O Observatório Vera C. Rubin, no Chile, começou a gerar imagens de teste do céu noturno, graças ao Telescópio Espacial Simonyi e sua câmera gigante, bem como a uma equipe de gerenciamento de dados que inclui cientistas da Universidade de Washington.
Os membros da equipe começaram a receber dados de engenharia no céu com a câmera LSST de Rubin em 15 de abril, de acordo com uma atualização publicada em um fórum on-line para a comunidade de pesquisa do Observatório Rubin por Keith Bechtol, físico da Universidade de Wisconsin em Madison.
“O sistema de gerenciamento de dados transportou e processou com êxito as imagens de 3 gigapixels no recurso de dados dos EUA em cerca de um minuto após a aquisição”, escreveu Bechtol. “A equipe de Rubin distribuída foi jubilosa, demorando alguns momentos para comemorar as primeiras aquisições de dados e depois rapidamente voltou ao trabalho”.
Bechtol disse que 183 dos 189 detectores de CCD do sistema de imagem estavam em operação para o teste inicial de tirar a imagem.
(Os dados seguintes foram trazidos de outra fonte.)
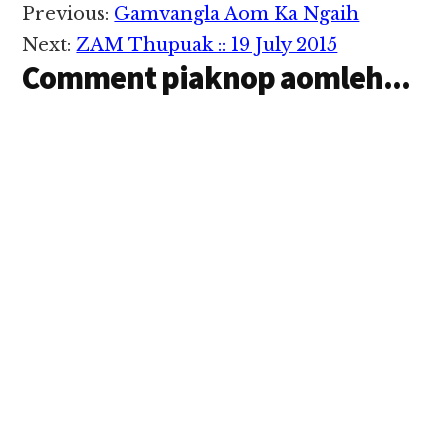
Reader
Previous:
Gamvangla Aom Ka Ngaih
Interactions
Next:
ZAM Thupuak :: 19 July 2015
Comment piaknop aomleh...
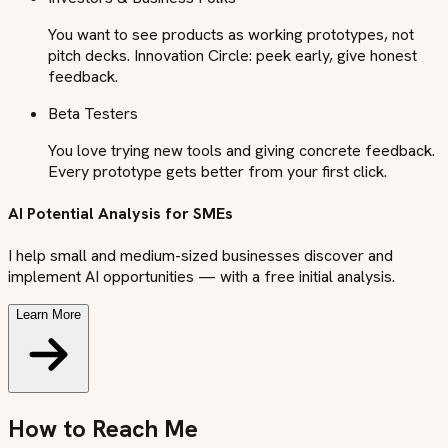
You want to see products as working prototypes, not
pitch decks. Innovation Circle: peek early, give honest
feedback.
Beta Testers
You love trying new tools and giving concrete feedback.
Every prototype gets better from your first click.
AI Potential Analysis for SMEs
I help small and medium-sized businesses discover and
implement AI opportunities — with a free initial analysis.
Learn More
How to Reach Me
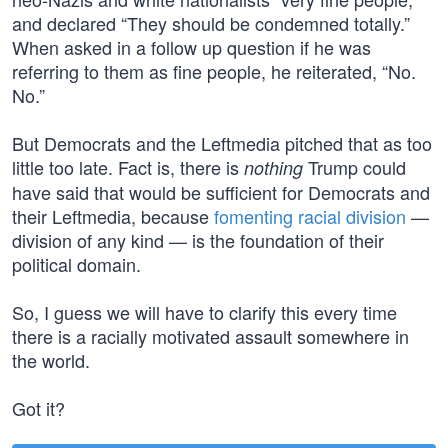
and declared “They should be condemned totally.”
When asked in a follow up question if he was
referring to them as fine people, he reiterated, “No.
No.”
But Democrats and the Leftmedia pitched that as too
little too late. Fact is, there is
Trump could
nothing
have said that would be sufficient for Democrats and
their Leftmedia, because
fomenting racial division
—
division of any kind — is the foundation of their
political domain.
So, I guess we will have to clarify this every time
there is a racially motivated assault somewhere in
the world.
Got it?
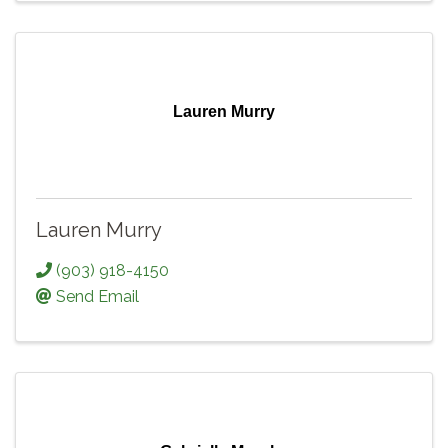
Lauren Murry
Lauren Murry
(903) 918-4150
Send Email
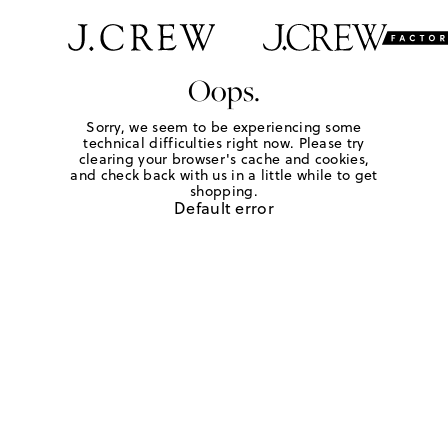
Oops.
Sorry, we seem to be experiencing some
technical difficulties right now. Please try
clearing your browser's cache and cookies,
and check back with us in a little while to get
shopping.
Default error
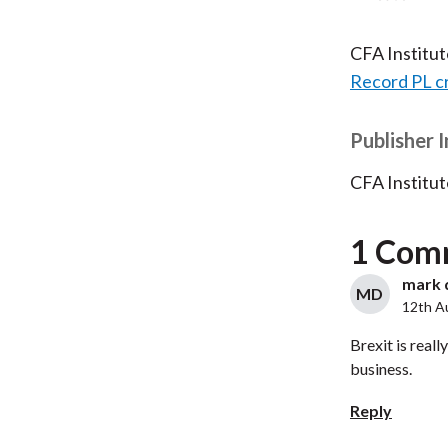
CFA Institu
Record PL c
Publisher 
CFA Institut
1 Com
mark d
MD
12th A
Brexit is real
business.
Reply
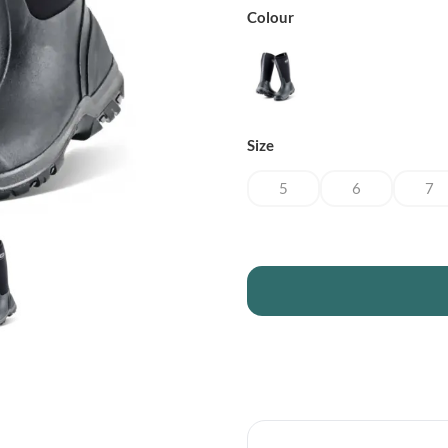
Colour
Size
5
6
7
Os outros seis foram movidos como medida de precaução. Nos próximos meses, a equipe Rubin continuará ajustando o telescópio, a câmera e os sistemas de processamento para se prepararem para as operações científicas ainda este ano.
Os pesquisadores de Rubin não planejam liberar suas imagens de teste de engenharia ao público em breve. Em vez disso, eles estão se preparando para um evento de “primeiro olhar” que deve ocorrer em junho ou julho.
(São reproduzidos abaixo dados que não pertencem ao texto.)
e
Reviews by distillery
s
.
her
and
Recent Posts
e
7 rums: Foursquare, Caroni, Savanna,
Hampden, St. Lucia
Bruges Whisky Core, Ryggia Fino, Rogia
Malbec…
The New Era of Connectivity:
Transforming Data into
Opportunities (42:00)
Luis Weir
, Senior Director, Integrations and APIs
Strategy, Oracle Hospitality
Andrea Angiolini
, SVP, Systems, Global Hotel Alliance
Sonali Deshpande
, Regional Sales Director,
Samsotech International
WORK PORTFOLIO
As origens do Observatório Rubin (anteriormente conhecido como grande telescópio de pesquisa sinóptica, ou LSST) remontam a mais de dois descendentes, com o co-fundador da Microsoft Bill Gates e o pioneiro de software Charles Simonyi fornecendo um impulso de mais doções de energia e do Departamento de Energia dos EUA.
O Observatório prestou homenagem à contribuição de Simonyi de US $ 20 milhões em “financiamento de sementes”, nomeando o telescópio de 8,4 metros da instalação (27,6 pés de largura) depois de sua família.
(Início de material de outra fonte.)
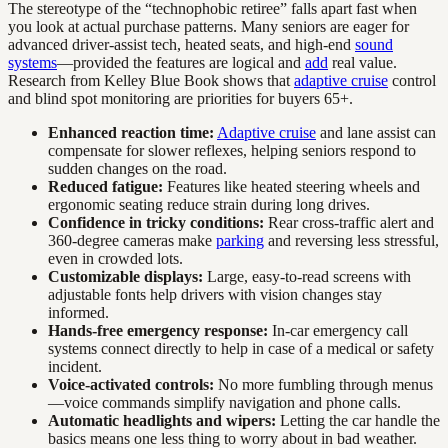
The stereotype of the “technophobic retiree” falls apart fast when
you look at actual purchase patterns. Many seniors are eager for
advanced driver-assist tech, heated seats, and high-end
sound
systems
—provided the features are logical and
add
real value.
Research from Kelley Blue Book shows that
adaptive cruise
control
and blind spot monitoring are priorities for buyers 65+.
Enhanced reaction time:
Adaptive cruise
and lane assist can
compensate for slower reflexes, helping seniors respond to
sudden changes on the road.
Reduced fatigue:
Features like heated steering wheels and
ergonomic seating reduce strain during long drives.
Confidence in tricky conditions:
Rear cross-traffic alert and
360-degree cameras make
parking
and reversing less stressful,
even in crowded lots.
Customizable displays:
Large, easy-to-read screens with
adjustable fonts help drivers with vision changes stay
informed.
Hands-free emergency response:
In-car emergency call
systems connect directly to help in case of a medical or safety
incident.
Voice-activated controls:
No more fumbling through menus
—voice commands simplify navigation and phone calls.
Automatic headlights and wipers:
Letting the car handle the
basics means one less thing to worry about in bad weather.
A equipe Rubin começou a testar o hardware do observatório no ano passado com um sistema de imagens de protótipo conhecido como câmera de comissionamento, ou Comcam para abreviar. No mês passado, os trabalhadores terminaram o trabalho de substituir a Comcam pela câmera LSST, que é aproximadamente do tamanho de um carro grande e é considerada a maior câmera digital do mundo. (LSST costumava ser o nome do telescópio, mas agora o acrônimo significa “Legado Survey of Space and Time”, Pesquisa de 10 anos do Sky de Rubin.)
A astrofísica da UW Zeljko Ivezic é o diretor do Observatório, e o Instituto Dirac da UW desempenhará um papel fundamental na análise dos dados adquiridos pelo Observatório. Entramos em contato com representantes do Instituto Dirac para obter mais informações sobre o início da aquisição de dados de engenharia e atualizaremos este relatório com qualquer coisa que possamos repassar.
Quando o Observatório Rubin inicia operações científicas, espera -se que colete dados que possam levar a uma avalanche de descobertas. Apenas para citar alguns exemplos, Rubin poderia produzir insights sobre a natureza da energia escura e da matéria escura, a existência potencial de um misterioso planeta X na borda do nosso sistema solar e as idas e vindas de asteróides e objetos interestelares.